You have to be strong to survive here.
“I know,” Azizi says, his voice just as soft as Rehoboam’s had been, perhaps even softer still, lacking any bite (he was such a far cry from his mother). “That’s why...” One brown ear, and then the other, turn back, flattening briefly to his wispy mane. There were too many reasons, and all of them made Azizi’s heart feel heavy in his chest. It was why Shenzi hated this place, why she was so angry every waking moment she spent trapped here. Why she was so desperate to leave.
Why she had come back.
There was a sense of knowing of all these things, but not really, truly understanding, and it was a frustrating thing for the growing colt, especially because he’d realised long ago he’d not get any answers. Had learned not to ask. Not to hope for too much.
So when the stallion indicates that he’ll lead Azizi to drinkable water, the colt feels glad in his heart that he’d asked. And he smiles, following in silence where the older male led him, bright eyes taking note of the path, and memorising landmarks so that, in days to come, he’d find his way alone. When they make it to the spring at the base of the gentle rise, the thirsty colt’s attention is drawn immediately to the water, but he turns from it, to look back at Rehoboam.

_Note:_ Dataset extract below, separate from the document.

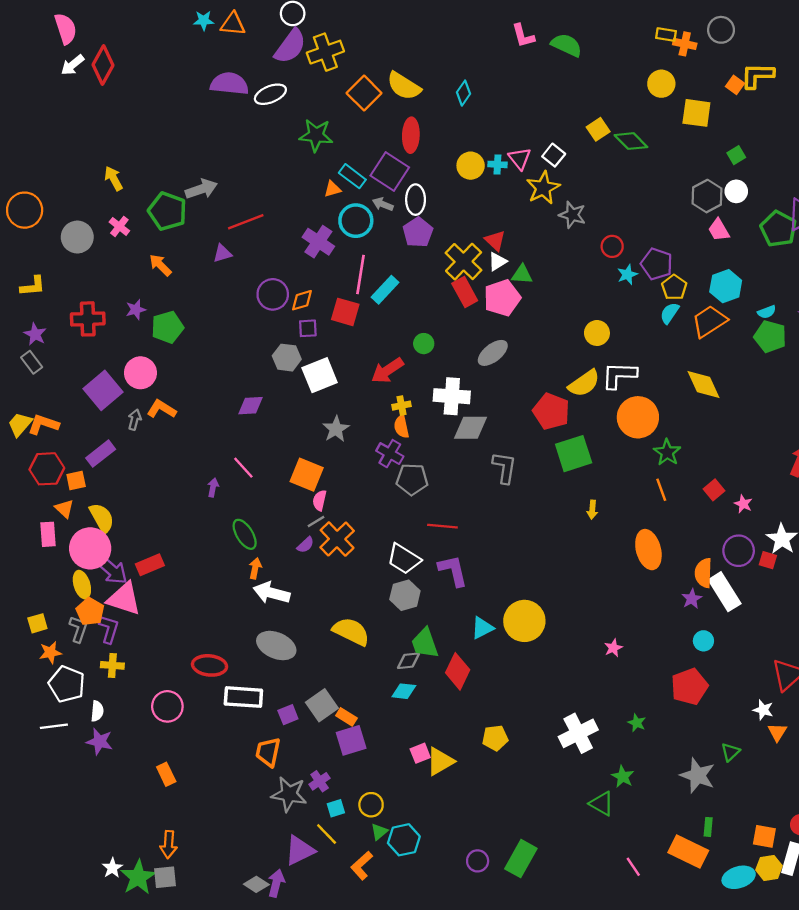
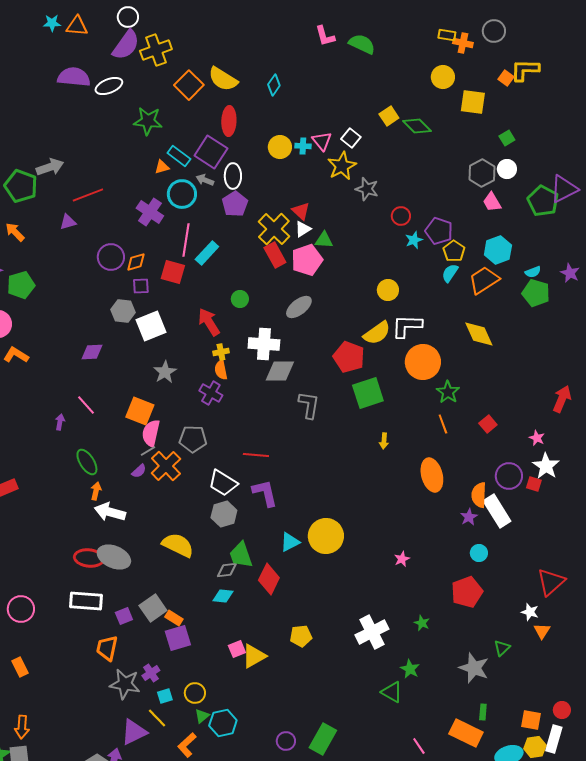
red arrow: (387, 370) -> (209, 322), turned 92
gray pentagon: (412, 479) -> (193, 439), moved
pink semicircle: (320, 500) -> (151, 433), size x1.5
pink star: (743, 504) -> (537, 438), moved
red ellipse: (210, 665) -> (89, 558), moved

“Thank you,” Azizi says, and then begins to slake his thirst. He pauses in his drinking to look up as the white patched stallion speaks of the Cove. Water drips from chin as he listens, attentive and curious. “Is that where you were born?” A place so different from here, and from the desert regions his mother had grown up in, thrived in.

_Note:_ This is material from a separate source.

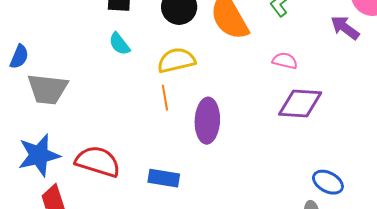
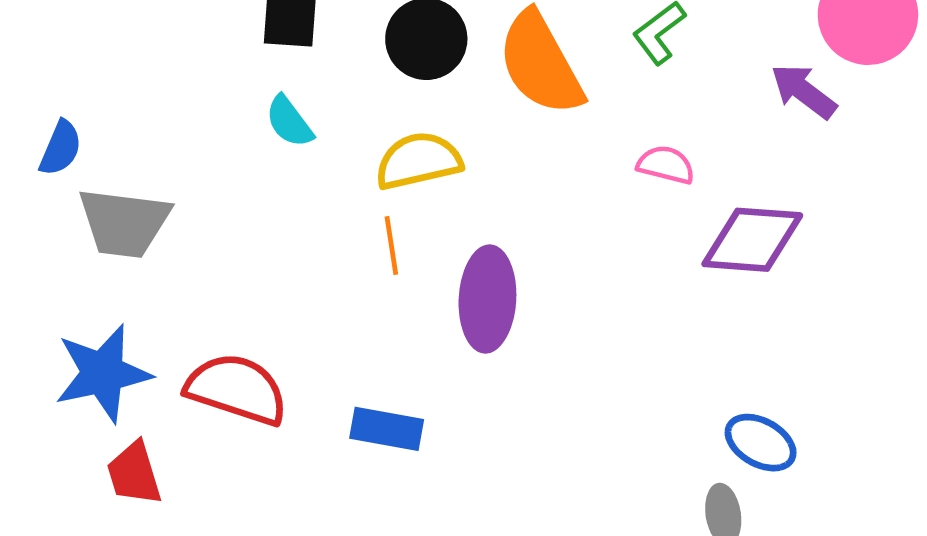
purple diamond: (300, 103) -> (752, 240), moved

Azizi had seen the silhouette of the Peak rising up to the north, so he understood when Rehoboam spoke of mountains. But what he could not comprehend was snow, and the bone-deep cold of Tinuvel which he’d never experienced. But there was something in Rehoboam’s voice, and the thought of water, cool and fresh, that Azizi could relate to. So when he spoke again, his words, his voice, was genuine. “It sounds real nice.” And inwardly, he wondered why the white patched stallion was not there any more, why he was here, but he did not ask, because he trusted there was a reason.
‘What you need to know.’ That’s what Shenzi had promised him.
He could keep all his wanting.
The change in Rehoboam, the sudden shift in the space between them, served to draw all of Azizi’s focus. “I don’t really understand either...” Azizi began, uncertainty softening his tone further. “But I think she was scared, even though she tried to hide it behind all the anger.” He remembers how strange her behaviour had been, how vehemently she had refused to return, and then had seemingly given up and submitted. “There’s someone who matters a lot to her, and a young mare, and a yearling around my age. She came back, because she didn’t want to risk leading you, or any others who came looking for us, to them.”
Azizi fell silent, watching and wondering what Rehoboam would make of that - if he would find an answer in what little Azizi had to give. A question formed on his tongue, hidden behind his teeth, and instinctively the colt intended to let it remain there until the moment passed (because it wasn’t a need, but a desire to understand). But drawing a breath in the silence, with no rasp of Shenzi’s voice warning him not to ask for too much, in a small rebellion, Azizi opened his mouth to set the words free.
“Why did you follow her, only to make that offer?” Honey-gold eyes search Rehoboam’s face, but even before the older stallion gets a chance to answer, Azizi speaks again, speaking a truth he inferred from what he remembered the stallion saying when he’d followed them to that barren land across the stretch of ocean. “It’s because of me.” The brown boy lapsed into a heavy silence as he acknowledged this, pieced it together with his understanding of what the Lagoon was, and how it worked.
With a small sigh, the young male looked aside, suddenly nervous, as though he expectedthe fierce face of his mother to appear amongst the tangle of flora. Even his voice betrayed him, tumbling out in a rush, strained and hushed, as though he were desperate to speak them to Rehoboam before anyone had a chance to happen upon them. “Please, I know she told you no, but if I promise to stay, if I promise to do whatever you want, can’t you - can’t you let her go?” Azizi jerked his muzzle back towards the tobiano stallion, amber eyes seeking to make a connection. “It’s no good for her here. But I know I’ll be okay.”